Despite this the present economic recovery “remains uneven across industries” with hospitality and services sectors still the hardest hit and “the level of activity generally still remains below pre Corona levels” the monetary policy statement said.

“Growth is projected to recover to slightly above 2pc in FY21, after falling to -0.4pc last year,” the governor said. As this growth returns, the current account deficit will “remain bounded at 2pc” of GDP, the pace of revenue collection is expected to gather steam with risks still hanging over the revenue target, according to the State Bank.

The recovery is expected to be driven mainly by manufacturing-related activities and construction, which are being supported by various financial policies from the SBP including the Temporary Economic Refinance Facility and government incentives for housing and construction sectors, he added.

Following a deep contraction between March and June, the large-scale manufacturing (LSM) index returned to expansion in July, growing at 5pc. “High-frequency demand indicators including auto sales, cement dispatches, petroleum and oil sales, and electricity consumption also reflect an encouraging pick-up in economic activity,” he said.

On top of the stimulus administered by the State Bank, the government has also undertaken a number of significant measures to support economic activity including the Ehsaas Emergency Cash Programme, commodity financing, risk-sharing facility for SMEs, and acceleration of tax refunds, he added.
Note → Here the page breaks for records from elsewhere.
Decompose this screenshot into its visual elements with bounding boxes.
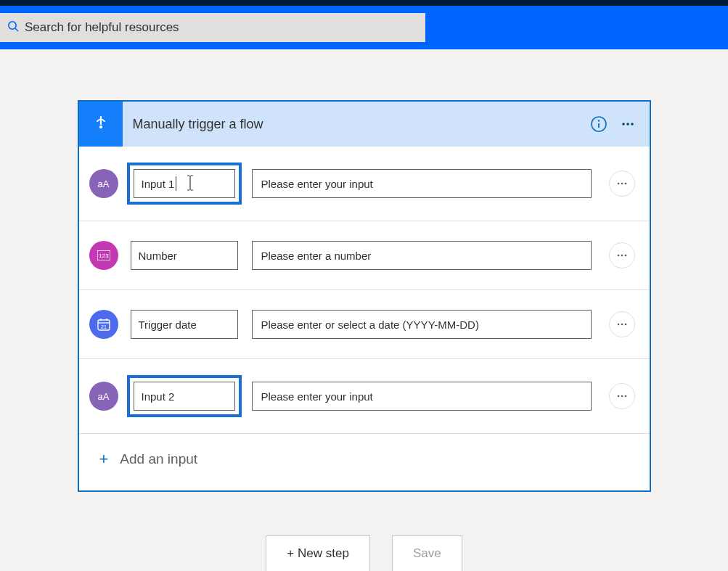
input-placeholder-field[interactable]: Please enter a number xyxy=(252,241,592,270)
row-menu-button[interactable] xyxy=(609,311,635,337)
input-name-wrap: Input 1 xyxy=(127,163,242,205)
input-name-field[interactable]: Input 1 xyxy=(134,169,235,198)
add-input-label: Add an input xyxy=(120,451,197,467)
add-input-button[interactable]: + Add an input xyxy=(79,434,650,490)
flow-canvas: Manually trigger a flow aA Input 1 Pleas… xyxy=(0,49,728,571)
save-button[interactable]: Save xyxy=(392,535,462,571)
svg-point-27 xyxy=(624,395,626,398)
input-name-wrap: Input 2 xyxy=(127,375,242,417)
svg-point-7 xyxy=(626,123,629,126)
svg-point-16 xyxy=(624,255,626,257)
svg-text:21: 21 xyxy=(101,324,107,329)
new-step-button[interactable]: + New step xyxy=(266,535,370,571)
svg-point-22 xyxy=(617,324,619,326)
svg-point-8 xyxy=(631,123,634,126)
input-name-wrap: Trigger date xyxy=(127,306,242,342)
svg-line-1 xyxy=(15,28,18,31)
card-menu-button[interactable] xyxy=(616,112,639,136)
input-name-value: Input 1 xyxy=(142,178,175,190)
input-row: aA Input 1 Please enter your input xyxy=(79,147,650,221)
input-name-wrap: Number xyxy=(127,237,242,274)
text-type-icon: aA xyxy=(89,169,118,198)
input-placeholder-field[interactable]: Please enter or select a date (YYYY-MM-D… xyxy=(252,310,592,339)
svg-point-11 xyxy=(624,183,626,185)
text-caret-icon xyxy=(176,176,176,191)
top-bar xyxy=(0,0,728,49)
input-placeholder-field[interactable]: Please enter your input xyxy=(252,382,592,411)
number-type-icon: 123 xyxy=(89,241,118,270)
search-box[interactable] xyxy=(0,13,425,42)
svg-point-25 xyxy=(617,395,619,398)
svg-point-23 xyxy=(621,324,623,326)
input-name-field[interactable]: Number xyxy=(131,241,238,270)
input-row: 123 Number Please enter a number xyxy=(79,221,650,290)
svg-point-5 xyxy=(597,120,599,121)
svg-point-26 xyxy=(621,395,623,398)
row-menu-button[interactable] xyxy=(609,171,635,197)
input-placeholder-field[interactable]: Please enter your input xyxy=(252,169,592,198)
svg-point-15 xyxy=(621,255,623,257)
svg-point-10 xyxy=(621,183,623,185)
svg-point-0 xyxy=(9,22,16,29)
text-cursor-icon xyxy=(187,175,194,193)
plus-icon: + xyxy=(99,450,109,469)
card-header[interactable]: Manually trigger a flow xyxy=(79,102,650,147)
input-row: aA Input 2 Please enter your input xyxy=(79,359,650,434)
search-input[interactable] xyxy=(25,20,418,35)
svg-point-9 xyxy=(617,183,619,185)
text-type-icon: aA xyxy=(89,382,118,411)
input-row: 21 Trigger date Please enter or select a… xyxy=(79,290,650,359)
svg-point-24 xyxy=(624,324,626,326)
svg-point-14 xyxy=(617,255,619,257)
date-type-icon: 21 xyxy=(89,310,118,339)
svg-point-2 xyxy=(99,126,102,128)
row-menu-button[interactable] xyxy=(609,383,635,409)
svg-text:123: 123 xyxy=(99,252,109,259)
card-title: Manually trigger a flow xyxy=(133,117,587,132)
svg-point-6 xyxy=(622,123,625,126)
trigger-icon xyxy=(79,102,123,147)
footer-buttons: + New step Save xyxy=(266,535,462,571)
input-name-field[interactable]: Trigger date xyxy=(131,310,238,339)
trigger-card: Manually trigger a flow aA Input 1 Pleas… xyxy=(78,100,651,492)
input-name-field[interactable]: Input 2 xyxy=(134,382,235,411)
search-icon xyxy=(7,20,19,35)
row-menu-button[interactable] xyxy=(609,242,635,268)
info-icon[interactable] xyxy=(587,112,610,136)
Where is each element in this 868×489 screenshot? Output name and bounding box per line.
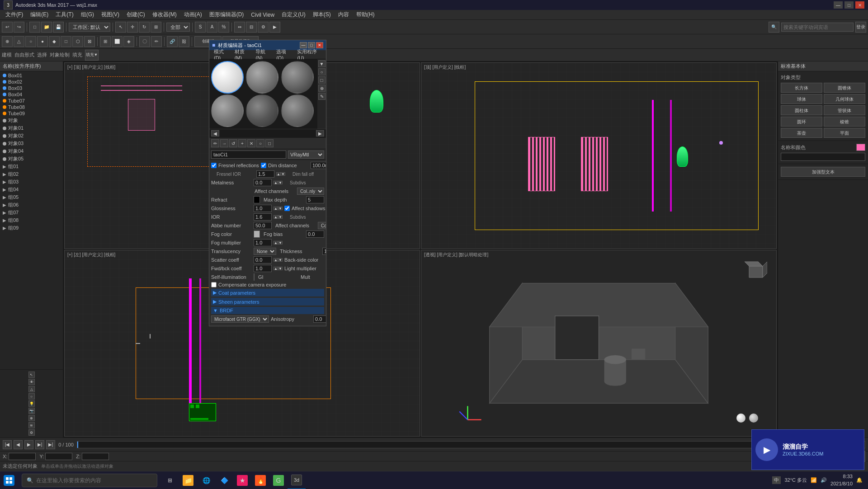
mat-tb-new[interactable]: + xyxy=(238,139,246,147)
mat-tb-reset[interactable]: ↺ xyxy=(229,139,237,147)
scene-item-obj02[interactable]: 对象02 xyxy=(1,132,62,140)
mat-sphere-3[interactable] xyxy=(211,94,244,127)
tb-snap[interactable]: S xyxy=(195,22,206,33)
tb-rotate[interactable]: ↻ xyxy=(139,22,150,33)
param-fresnel-check[interactable] xyxy=(211,163,217,168)
param-fwdbck-input[interactable] xyxy=(254,265,272,272)
coord-x-input[interactable] xyxy=(9,453,36,460)
tb-t5[interactable]: ◆ xyxy=(49,36,60,47)
param-selfillum-swatch[interactable] xyxy=(254,273,255,281)
mat-tb-pick[interactable]: ✏ xyxy=(211,139,219,147)
timeline-start[interactable]: |◀ xyxy=(3,440,12,449)
tb-undo[interactable]: ↩ xyxy=(2,22,13,33)
volume-icon[interactable]: 🔊 xyxy=(821,477,827,483)
rp-text-btn[interactable]: 加强型文本 xyxy=(781,167,865,177)
tb-move[interactable]: ✛ xyxy=(127,22,138,33)
param-affect-shadows-check[interactable] xyxy=(284,206,290,211)
tb-unlink[interactable]: ⛓ xyxy=(179,36,189,47)
rp-btn-cone[interactable]: 圆锥体 xyxy=(824,83,865,93)
menu-graph-editor[interactable]: 图形编辑器(D) xyxy=(206,10,248,19)
param-gloss-input[interactable] xyxy=(254,205,272,212)
coord-z-input[interactable] xyxy=(82,453,109,460)
mat-side-btn2[interactable]: ○ xyxy=(318,68,326,75)
param-compensate-check[interactable] xyxy=(211,282,217,287)
tb-t3[interactable]: ○ xyxy=(25,36,36,47)
menu-tools[interactable]: 工具(T) xyxy=(52,10,77,19)
tb-t4[interactable]: ● xyxy=(37,36,48,47)
rp-btn-tube[interactable]: 管状体 xyxy=(824,105,865,115)
mat-nav-next[interactable]: ▶ xyxy=(316,130,324,136)
mat-tb-assign[interactable]: → xyxy=(220,139,228,147)
scene-item-grp09[interactable]: ▶ 组09 xyxy=(1,224,62,232)
mat-side-btn1[interactable]: ▼ xyxy=(318,60,326,67)
scene-item-grp06[interactable]: ▶ 组06 xyxy=(1,201,62,209)
lt-space-warp[interactable]: ≋ xyxy=(28,422,35,428)
menu-content[interactable]: 内容 xyxy=(335,10,353,19)
lt-camera[interactable]: 📷 xyxy=(28,408,35,414)
spin-dn-fwdbck[interactable]: ▼ xyxy=(278,267,283,270)
menu-group[interactable]: 组(G) xyxy=(77,10,98,19)
rp-color-swatch[interactable] xyxy=(856,144,865,151)
scene-item-tube07[interactable]: Tube07 xyxy=(1,98,62,104)
tb-t7[interactable]: ⬡ xyxy=(72,36,83,47)
coord-y-input[interactable] xyxy=(45,453,72,460)
tb-t1[interactable]: ⊕ xyxy=(2,36,13,47)
tb-redo[interactable]: ↪ xyxy=(14,22,24,33)
scene-item-grp03[interactable]: ▶ 组03 xyxy=(1,178,62,186)
section-brdf[interactable]: ▼ BRDF xyxy=(211,307,324,314)
mat-name-input[interactable] xyxy=(211,150,286,159)
taskbar-app3[interactable]: G xyxy=(269,471,288,489)
filter-dropdown[interactable]: 全部 xyxy=(166,23,190,32)
scene-item-grp08[interactable]: ▶ 组08 xyxy=(1,216,62,224)
scene-item-grp04[interactable]: ▶ 组04 xyxy=(1,186,62,193)
timeline-end[interactable]: ▶| xyxy=(46,440,55,449)
tb-render-setup[interactable]: ⚙ xyxy=(258,22,269,33)
taskbar-3dsmax[interactable]: 3d xyxy=(288,471,306,489)
spin-up-fresnel[interactable]: ▲ xyxy=(276,172,281,176)
tb-frame[interactable]: ⬜ xyxy=(112,36,123,47)
tb-new[interactable]: □ xyxy=(29,22,40,33)
param-maxdepth-input[interactable] xyxy=(306,196,324,203)
mat-sphere-0[interactable] xyxy=(211,61,244,94)
tb-align[interactable]: ⊟ xyxy=(246,22,257,33)
param-fogmult-input[interactable] xyxy=(254,239,272,246)
scene-item-grp05[interactable]: ▶ 组05 xyxy=(1,193,62,201)
lt-display[interactable]: 👁 xyxy=(28,379,35,385)
scene-item-box01[interactable]: Box01 xyxy=(1,72,62,79)
param-microfacet-select[interactable]: Microfacet GTR (GGX) xyxy=(211,315,269,323)
taskbar-app1[interactable]: ★ xyxy=(233,471,251,489)
param-affect-ch-select[interactable]: Col..nly xyxy=(297,188,324,195)
tb-scale[interactable]: ⊞ xyxy=(151,22,161,33)
rp-btn-torus[interactable]: 圆环 xyxy=(781,117,822,127)
tb-render[interactable]: ▶ xyxy=(269,22,280,33)
taskbar-edge[interactable]: 🔷 xyxy=(215,471,233,489)
lt-select[interactable]: ↖ xyxy=(28,371,35,378)
spin-up-scatter[interactable]: ▲ xyxy=(274,258,278,262)
menu-civil-view[interactable]: Civil View xyxy=(247,11,278,19)
menu-custom[interactable]: 自定义(U) xyxy=(278,10,309,19)
param-scatter-input[interactable] xyxy=(254,256,272,263)
scene-item-grp02[interactable]: ▶ 组02 xyxy=(1,170,62,178)
scene-item-obj03[interactable]: 对象03 xyxy=(1,140,62,147)
mat-sphere-4[interactable] xyxy=(246,94,278,127)
rp-btn-geosphere[interactable]: 几何球体 xyxy=(824,94,865,104)
menu-help[interactable]: 帮助(H) xyxy=(353,10,378,19)
lt-system[interactable]: ⚙ xyxy=(28,429,35,436)
spin-dn-gloss[interactable]: ▼ xyxy=(278,207,283,210)
menu-modifiers[interactable]: 修改器(M) xyxy=(149,10,180,19)
spin-up-fogmult[interactable]: ▲ xyxy=(274,241,278,244)
mat-sphere-1[interactable] xyxy=(246,61,278,94)
notification-icon[interactable]: 🔔 xyxy=(856,477,863,483)
spin-dn-ior[interactable]: ▼ xyxy=(278,215,283,219)
tb-link[interactable]: 🔗 xyxy=(167,36,178,47)
scene-item-obj05[interactable]: 对象05 xyxy=(1,155,62,163)
menu-script[interactable]: 脚本(S) xyxy=(309,10,335,19)
param-dim-dist-check[interactable] xyxy=(261,163,266,168)
param-translucency-select[interactable]: None xyxy=(254,248,276,255)
param-ior-input[interactable] xyxy=(254,213,272,221)
rp-name-input[interactable] xyxy=(781,153,865,161)
tb-search[interactable]: 🔍 xyxy=(769,22,779,33)
tb-login[interactable]: 登录 xyxy=(855,22,866,33)
mat-tb-sphere[interactable]: ○ xyxy=(256,139,264,147)
mat-type-select[interactable]: VRayMtl xyxy=(288,150,324,159)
On the fiscal side the State Bank expects fiscal consolidation to resume and said that in the first two months of FY21, “tax revenues returned to positive growth, averaging around 1.2pc year on year”, but added that “risks remain around achieving the revenue target.”

Pointing out the risks, the governor said a second wave of Covid-19 domestic infections, a possible sharp increase in infections in the winter months in Pakistan’s major export markets in Europe and the US, and locust attack in agriculture could pose a challenge. On the upside, a faster global recovery could lift exports, he added.
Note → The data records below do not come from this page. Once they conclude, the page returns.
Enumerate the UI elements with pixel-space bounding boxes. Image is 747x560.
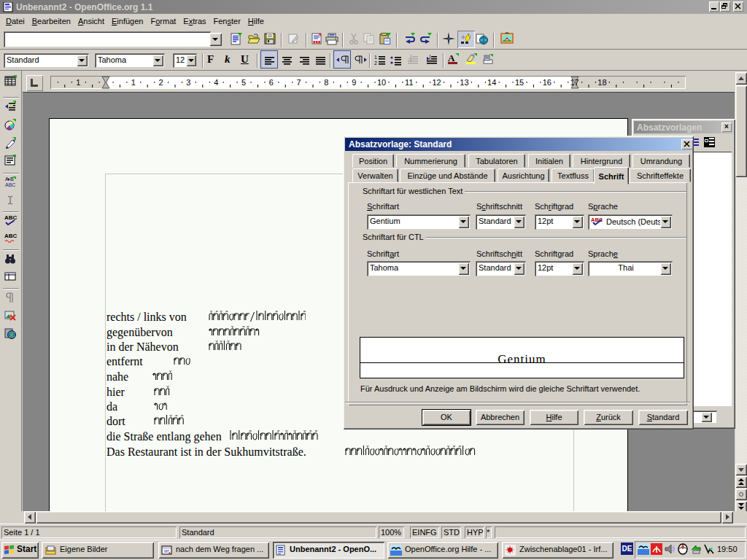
svg-text:14: 14 — [487, 78, 496, 87]
svg-text:2: 2 — [374, 61, 377, 66]
svg-text:ABC: ABC — [4, 233, 18, 239]
svg-text:5: 5 — [241, 78, 246, 87]
svg-text:3: 3 — [186, 78, 190, 87]
svg-text:15: 15 — [515, 78, 524, 87]
svg-text:7: 7 — [297, 78, 301, 87]
svg-text:4: 4 — [214, 78, 218, 87]
svg-text:ABC: ABC — [5, 182, 15, 187]
svg-text:1: 1 — [131, 78, 136, 87]
svg-text:8: 8 — [324, 78, 328, 87]
svg-text:18: 18 — [597, 78, 606, 87]
svg-text:16: 16 — [543, 78, 551, 87]
svg-text:12: 12 — [432, 78, 441, 87]
svg-text:9: 9 — [352, 78, 356, 87]
svg-text:1: 1 — [374, 55, 377, 60]
svg-text:2: 2 — [159, 78, 163, 87]
svg-text:10: 10 — [377, 78, 386, 87]
svg-text:6: 6 — [269, 78, 274, 87]
svg-text:B: B — [10, 176, 14, 182]
svg-text:A: A — [448, 52, 455, 63]
svg-text:1: 1 — [76, 78, 80, 87]
svg-text:13: 13 — [460, 78, 468, 87]
svg-text:11: 11 — [405, 78, 413, 87]
svg-text:17: 17 — [570, 78, 578, 87]
svg-text:ABC: ABC — [4, 214, 18, 221]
Low global oil prices and subdued domestic demand helped reduce the current account deficit further during the onset of the Covid-19, he said.
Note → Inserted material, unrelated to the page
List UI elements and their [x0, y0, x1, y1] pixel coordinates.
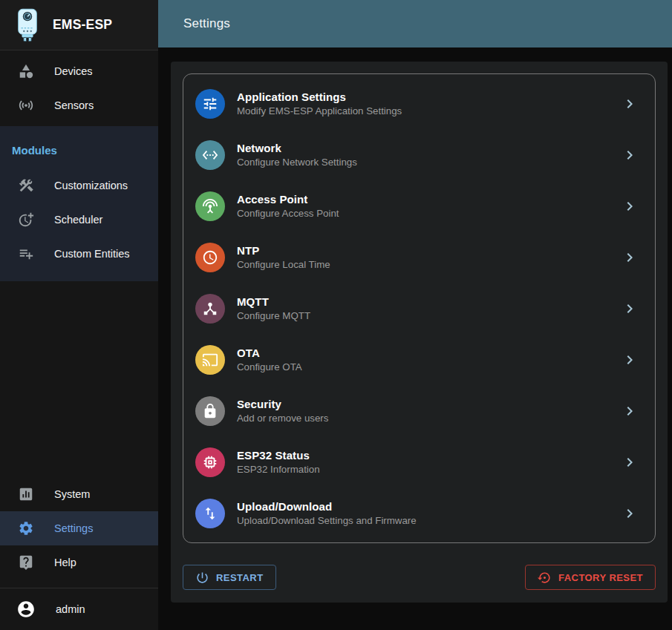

“The current account deficit is expected to remain bounded at around 2pc of GDP,” he said adding that this together with expected private and official flows, should continue to keep the country’s external position stable in FY21.

More recently, a gradual recovery is expected in exports and remittances, which have performed strongly on the back of orderly exchange rate conditions as well as supportive policy steps taken by the government and the SBP under the Pakistan Remittance Initiative, he said. Remittances rose to a record monthly high in July.

“By supporting the current account, which swung into a surplus in July, these developments have helped to restore the SBP’s foreign exchange reserves to their pre-pandemic level of around $12.8bn” he said.